WHAT YOU HAVE TO DO:
Omit all pictures and transcribe only the lines in the entries below that run from the line with "０人あるいはそれ以下の規模のオフィスが圧倒的に多いという" through the line with "sería que el Maestro le contesto: ¿cómo es".

Entries taken from a collection:
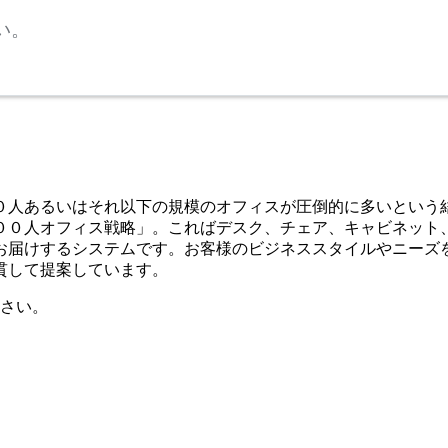
い。
０人あるいはそれ以下の規模のオフィスが圧倒的に多いという
００人オフィス戦略」。こればデスク、チェア、キャビネット
お届けするシステムです。お客様のビジネススタイルやニーズ
貫して提案しています。
さい。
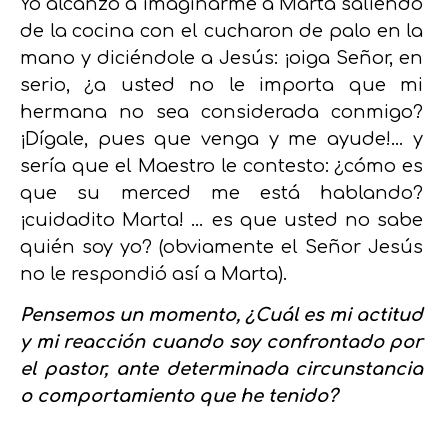
Yo alcanzo a imaginarme a Marta saliendo
de la cocina con el cucharon de palo en la
mano y diciéndole a Jesús: ¡oiga Señor, en
serio, ¿a usted no le importa que mi
hermana no sea considerada conmigo?
¡Dígale, pues que venga y me ayude!… y
sería que el Maestro le contesto: ¿cómo es
que su merced me está hablando?
¡cuidadito Marta! … es que usted no sabe
quién soy yo? (obviamente el Señor Jesús
no le respondió así a Marta).
Pensemos un momento, ¿Cuál es mi actitud
y mi reacción cuando soy confrontado por
el pastor, ante determinada circunstancia
o comportamiento que he tenido?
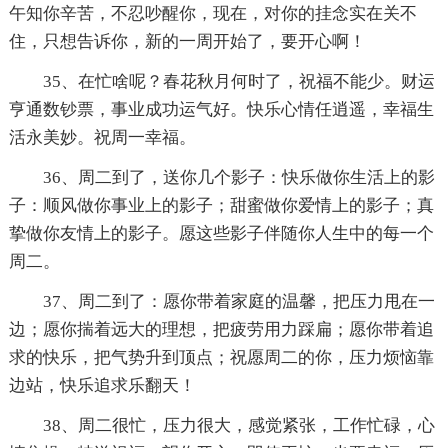
午知你辛苦，不忍吵醒你，现在，对你的挂念实在关不
住，只想告诉你，新的一周开始了，要开心啊！
35、在忙啥呢？春花秋月何时了，祝福不能少。财运
亨通数钞票，事业成功运气好。快乐心情任逍遥，幸福生
活永美妙。祝周一幸福。
36、周二到了，送你几个影子：快乐做你生活上的影
子：顺风做你事业上的影子；甜蜜做你爱情上的影子；真
挚做你友情上的影子。愿这些影子伴随你人生中的每一个
周二。
37、周二到了：愿你带着家庭的温馨，把压力甩在一
边；愿你揣着远大的理想，把疲劳用力踩扁；愿你带着追
求的快乐，把气势升到顶点；祝愿周二的你，压力烦恼靠
边站，快乐追求乐翻天！
38、周二很忙，压力很大，感觉紧张，工作忙碌，心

RESPONSE TO THE TASK:
０人あるいはそれ以下の規模のオフィスが圧倒的に多いという
００人オフィス戦略」。こればデスク、チェア、キャビネット
お届けするシステムです。お客様のビジネススタイルやニーズ
貫して提案しています。
さい。
Yo alcanzo a imaginarme a Marta saliendo
de la cocina con el cucharon de palo en la
mano y diciéndole a Jesús: ¡oiga Señor, en
serio, ¿a usted no le importa que mi
hermana no sea considerada conmigo?
¡Dígale, pues que venga y me ayude!… y
sería que el Maestro le contesto: ¿cómo es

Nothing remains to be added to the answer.